According to Coindesk data, bitcoin closed at high of $16,661.63 last Sunday and traded at $12,913.42 Friday morning, a dip of 34% in just five days. Of course the price nearly doubled in little more than two weeks from the end of November to last Sunday.
With an investment that volatile it’s hard to know when to sell and when to hold on for the ride. And that’s where the term HODL came from. In 2013 when bitcoin touched $1,000 briefly in December before dipping back to around $660, a bitcoin investor wrote “I AM HODLING” on the bitcointalk blog and a new word and a new group — HODLers — sprang into existence.
Whether HODL was deliberate or just a typo that struck people’s fancy (cf, “pwned”) the word and what it came to mean lives on.
At the Financial Times’ Alphaville blog, Izabella Kaminska elaborates:
HODL, however, is not a simple recasting of a buy-and-hold strategy. It’s much more than that. It is a cultic philosophy representing the greater strength of mind of the average bitcoin devotee compared to the flaky conventional day-trader.
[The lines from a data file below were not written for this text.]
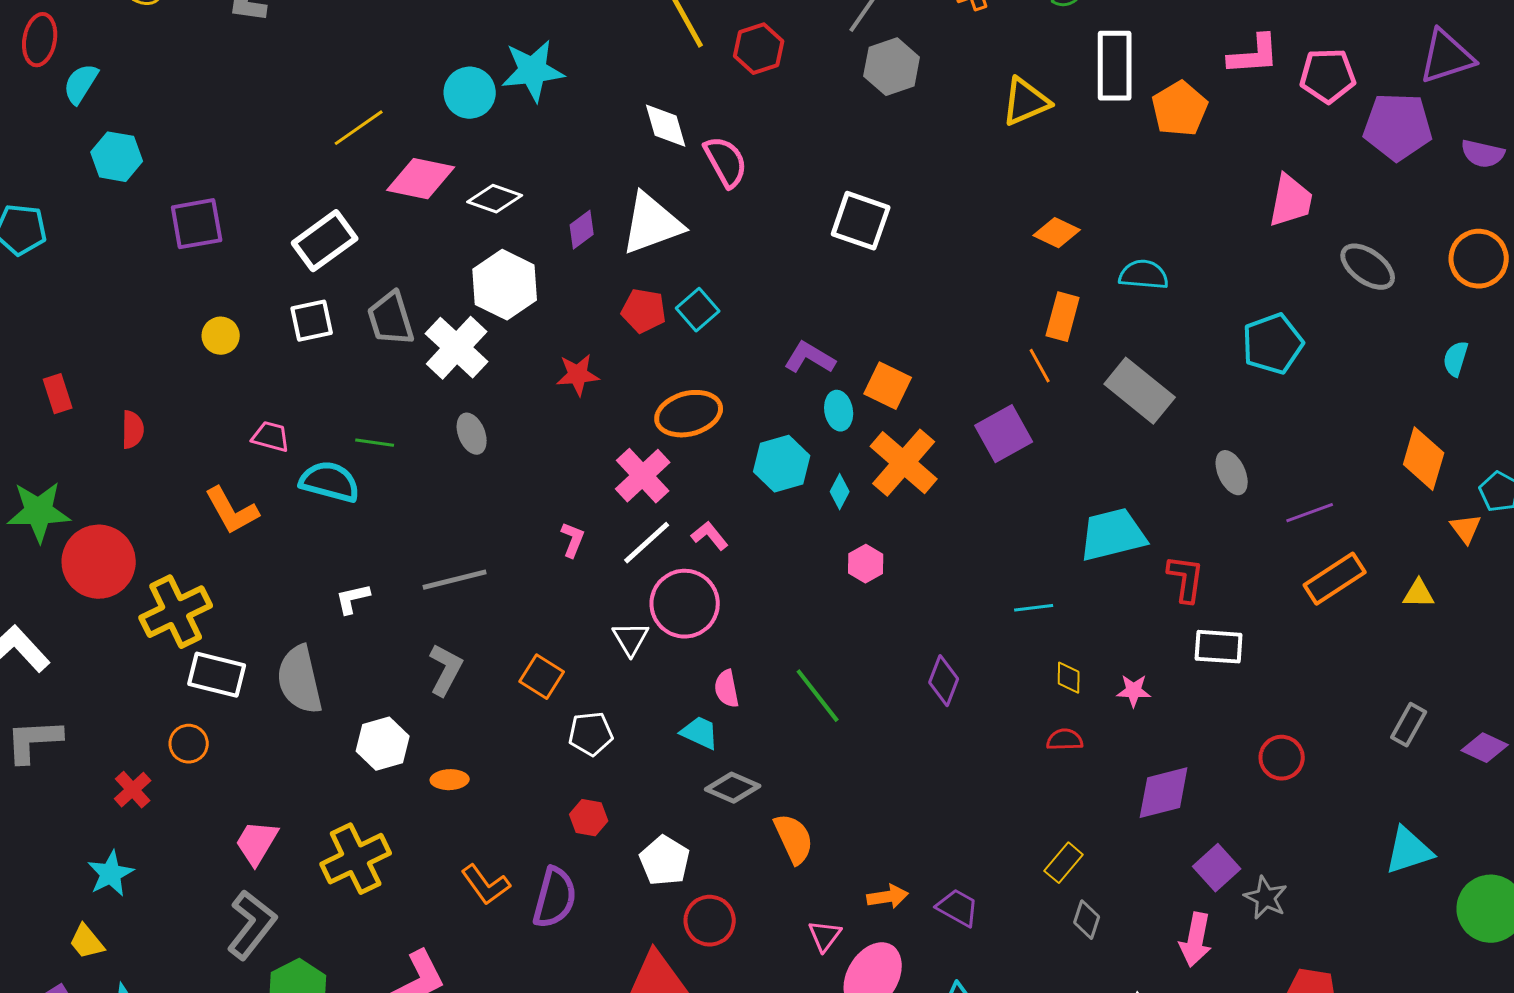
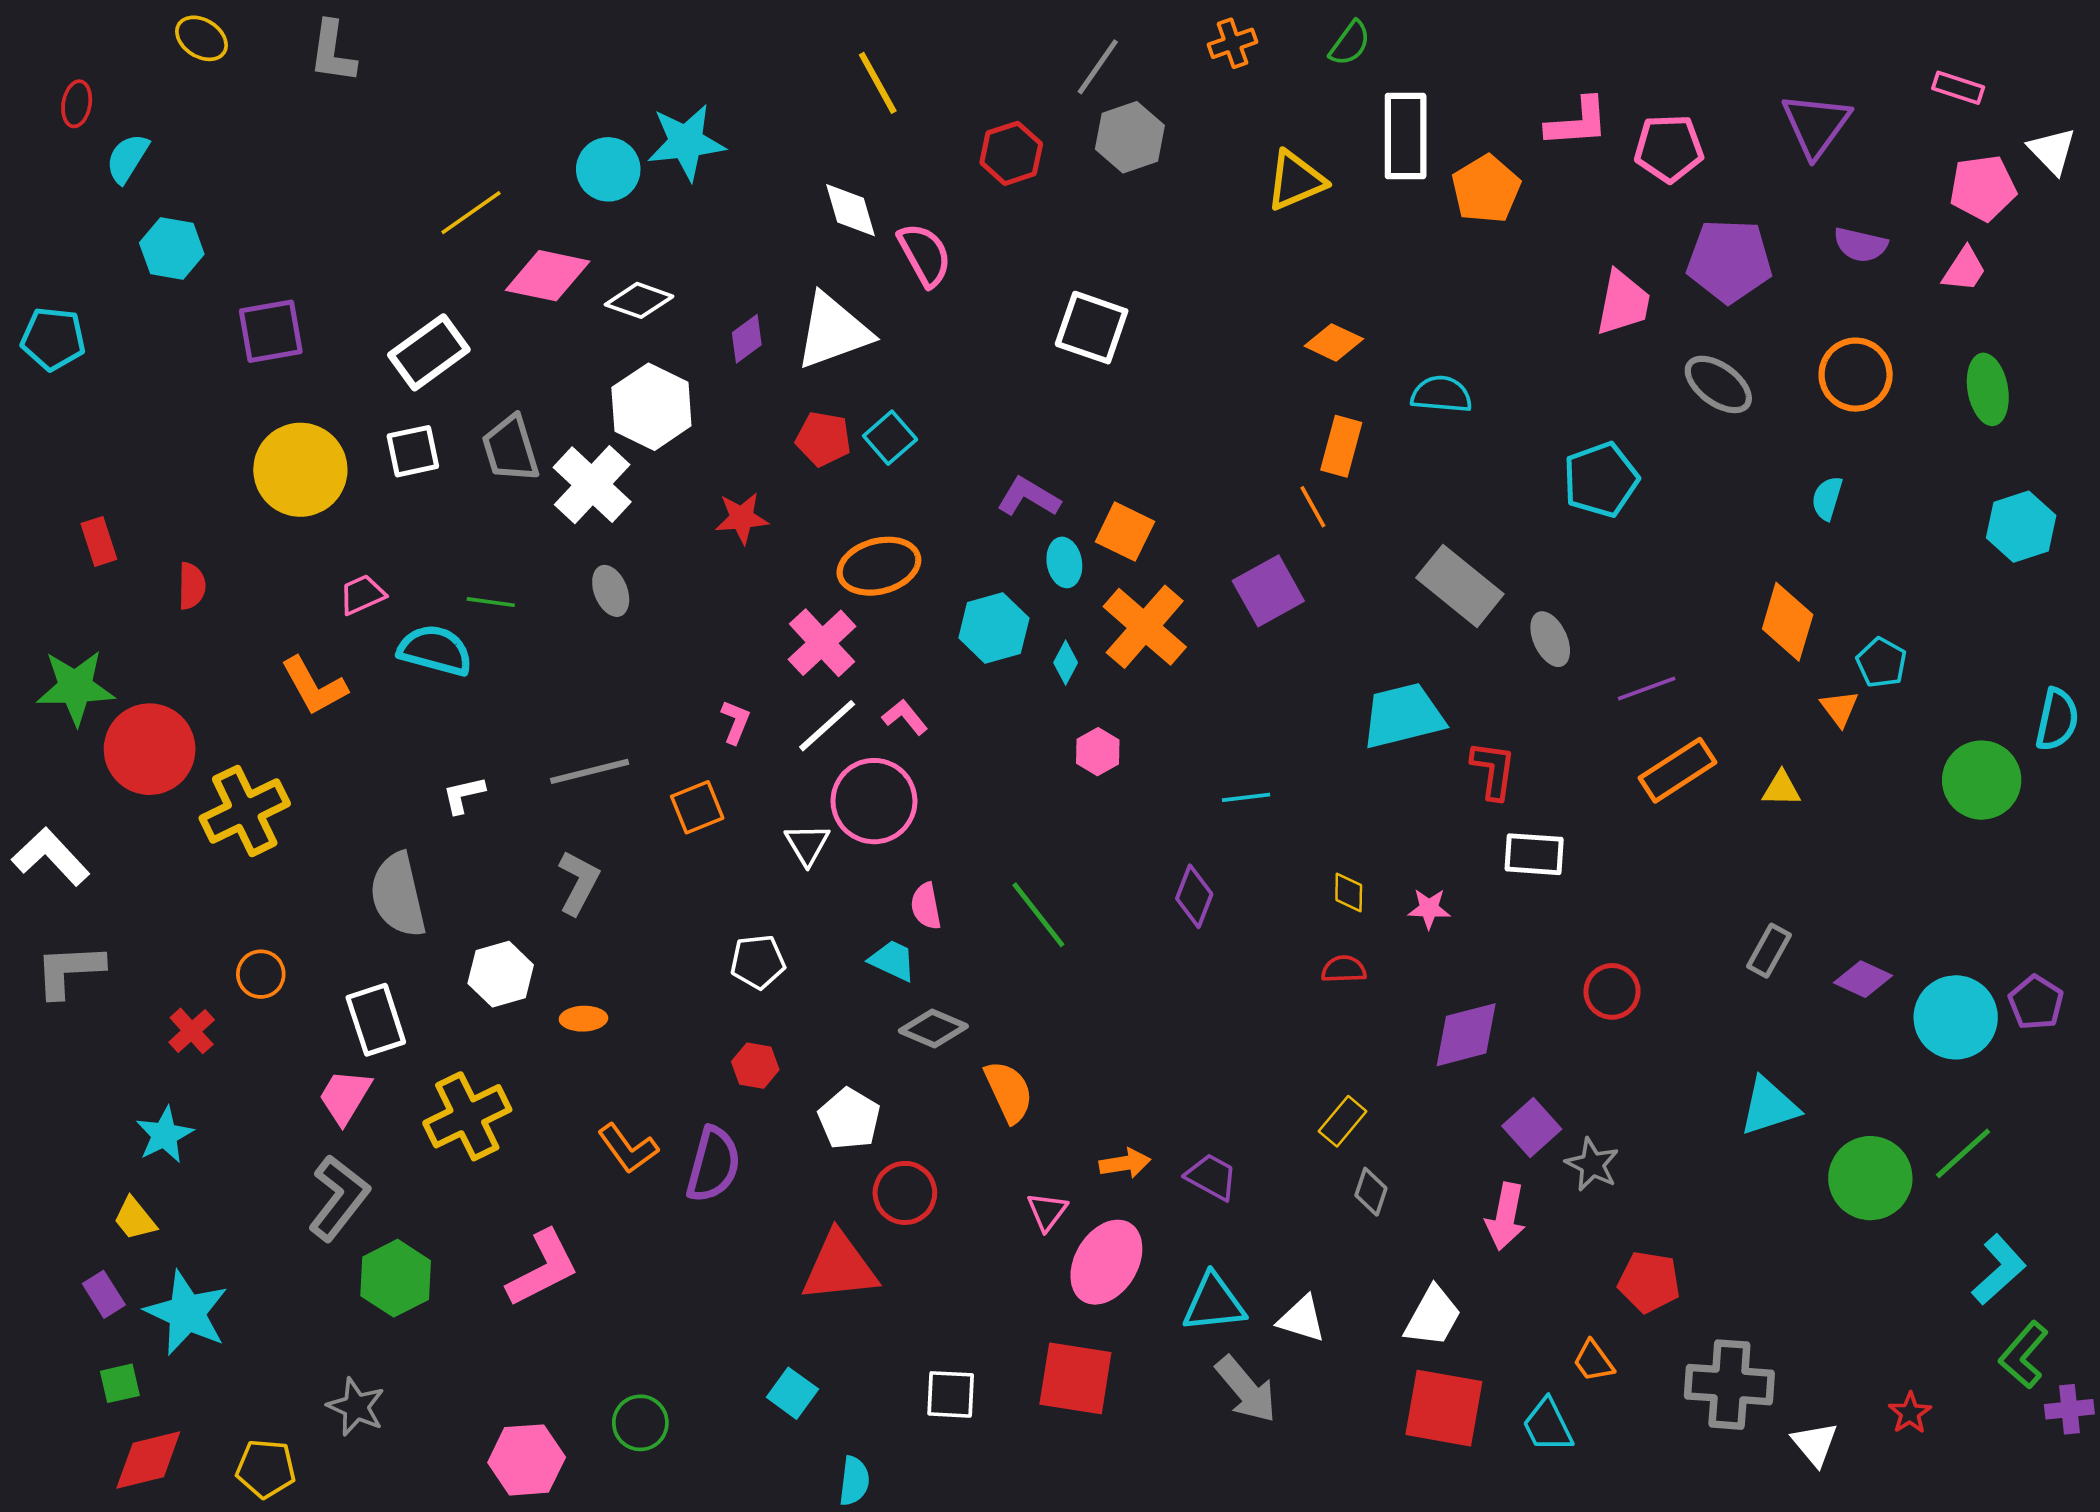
red ellipse: (40, 40) -> (77, 104), size x0.7
red hexagon: (759, 49) -> (1011, 153), moved
purple triangle: (1447, 57) -> (1816, 125), turned -36
purple pentagon: (1398, 127) -> (1729, 261), moved
yellow circle: (221, 336) -> (300, 470), size x2.0
gray rectangle: (1140, 391) -> (1460, 586), moved
pink trapezoid: (271, 437) -> (362, 595), turned -39
cyan line: (1034, 608) -> (1246, 797), moved
white rectangle: (217, 675) -> (376, 1020), moved, turned 58
orange square: (542, 677) -> (697, 807), moved, turned 36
Nowhere is this strength of mind better represented (especially in the face of a spiteful bear attack) than in the meme culture that accompanies it.
See Alphaville for examples of the meme.
CME January futures traded down nearly 16% Friday morning at $12,850, after settling last night at $15,330 and opening for trading today at $15,595. Cboe February futures traded at $12,946.67, down 16% after opening at $15,720.
CME volume is about double is average volume of just 819 and open interest is about double yesterday’s total of around 215.
These exchanges need to get a lot more liquid before they are able to stave off waves of selling. And that won’t happen until the big traders move in. Goldman Sachs is reportedly preparing to opening a bitcoin trading desk, but rumored margin requirements north of 40% for long contracts and 100% for shorts may kill investors’ appetites for bitcoin.